Double helix
A woman's stem cell mutated, rewriting her DNA and curing her of a rare medical condition Reuters

A fluke DNA mutation has beaten "astronomically low odds" to cure a woman with a rare genetic disorder.

The unnamed woman suffered from WHIM syndrome – Warts, Hypogammaglobulinemia, Infections, and Myelokathexis syndrome – an immunological condition that leads to recurrent infections, warts and an increased risk of cancer due to reduced numbers of white blood cells in the blood.

The 58-year-old woman was also the first person to be diagnosed with the disorder in 1964, but it was only when she took her two daughters – who both have the condition – to get tested at the US National Institute of Allergy and Infectious Diseases that doctors realised her condition had spontaneously cured decades earlier.

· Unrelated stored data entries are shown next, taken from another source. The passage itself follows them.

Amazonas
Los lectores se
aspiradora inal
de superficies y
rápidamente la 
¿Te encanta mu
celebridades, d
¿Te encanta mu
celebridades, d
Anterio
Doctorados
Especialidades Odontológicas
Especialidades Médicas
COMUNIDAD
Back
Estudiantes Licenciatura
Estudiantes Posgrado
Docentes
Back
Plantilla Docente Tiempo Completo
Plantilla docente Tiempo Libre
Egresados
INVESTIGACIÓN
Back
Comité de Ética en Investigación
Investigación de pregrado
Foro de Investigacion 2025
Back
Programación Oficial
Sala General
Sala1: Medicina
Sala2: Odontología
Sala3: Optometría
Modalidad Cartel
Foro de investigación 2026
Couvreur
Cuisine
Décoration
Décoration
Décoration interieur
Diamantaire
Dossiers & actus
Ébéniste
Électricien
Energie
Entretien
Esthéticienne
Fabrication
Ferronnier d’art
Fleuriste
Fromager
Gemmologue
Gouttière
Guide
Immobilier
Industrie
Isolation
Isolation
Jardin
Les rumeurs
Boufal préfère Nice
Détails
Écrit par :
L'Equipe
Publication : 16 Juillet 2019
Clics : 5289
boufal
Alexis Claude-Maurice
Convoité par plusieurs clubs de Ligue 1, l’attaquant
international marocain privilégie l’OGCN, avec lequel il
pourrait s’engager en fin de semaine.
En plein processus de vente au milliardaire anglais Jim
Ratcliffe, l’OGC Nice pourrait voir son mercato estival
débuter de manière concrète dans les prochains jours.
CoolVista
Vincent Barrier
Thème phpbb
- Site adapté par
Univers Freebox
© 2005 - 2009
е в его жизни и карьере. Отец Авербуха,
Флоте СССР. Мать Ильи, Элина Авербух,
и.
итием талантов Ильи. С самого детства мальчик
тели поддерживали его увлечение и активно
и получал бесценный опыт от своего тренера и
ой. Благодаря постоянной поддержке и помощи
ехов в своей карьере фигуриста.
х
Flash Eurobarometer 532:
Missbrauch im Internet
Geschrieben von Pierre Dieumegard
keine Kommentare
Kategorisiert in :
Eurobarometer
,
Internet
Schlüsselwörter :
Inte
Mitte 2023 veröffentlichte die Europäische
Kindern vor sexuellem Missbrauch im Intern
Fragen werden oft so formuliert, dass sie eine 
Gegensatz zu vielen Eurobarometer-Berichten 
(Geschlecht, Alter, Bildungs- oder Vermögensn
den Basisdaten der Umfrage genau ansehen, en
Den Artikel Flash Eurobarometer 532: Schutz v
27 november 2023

Medical journal Cell describes the first recorded case in which chromothripsis – usually a catastrophic medical event in which a chromosome shatters into pieces and then reassembles imperfectly – actually led to a cure.

The team traced the medical miracle back to a mutation in a bone marrow stem cell, which removed 164 genes – including the gene that caused WHIM. The stem cells eventually repopulated the patient's blood stream and cured her of the disease.

"It is really kind of remarkable, she started out as this very unlucky girl and ended up winning the lottery by having this incredibly rare event," the institute's Dr Philip Murphy told BBC News.

"She no longer has warts, is no longer [more] susceptible to infections and no longer has blood abnormalities. The odds are astronomically low."

Doctors were able to replicate the process in initial studies conducted on mice, so the genetic phenomenon may also help them find a treatment or develop more efficient ways to transplant bone marrow.

"This is an interesting tale," Prof Andrew Jackson, from the MRC Human Genetics Unit in Edinburgh, told the BBC. "Spontaneous resolution is something we wouldn't expect or hope for."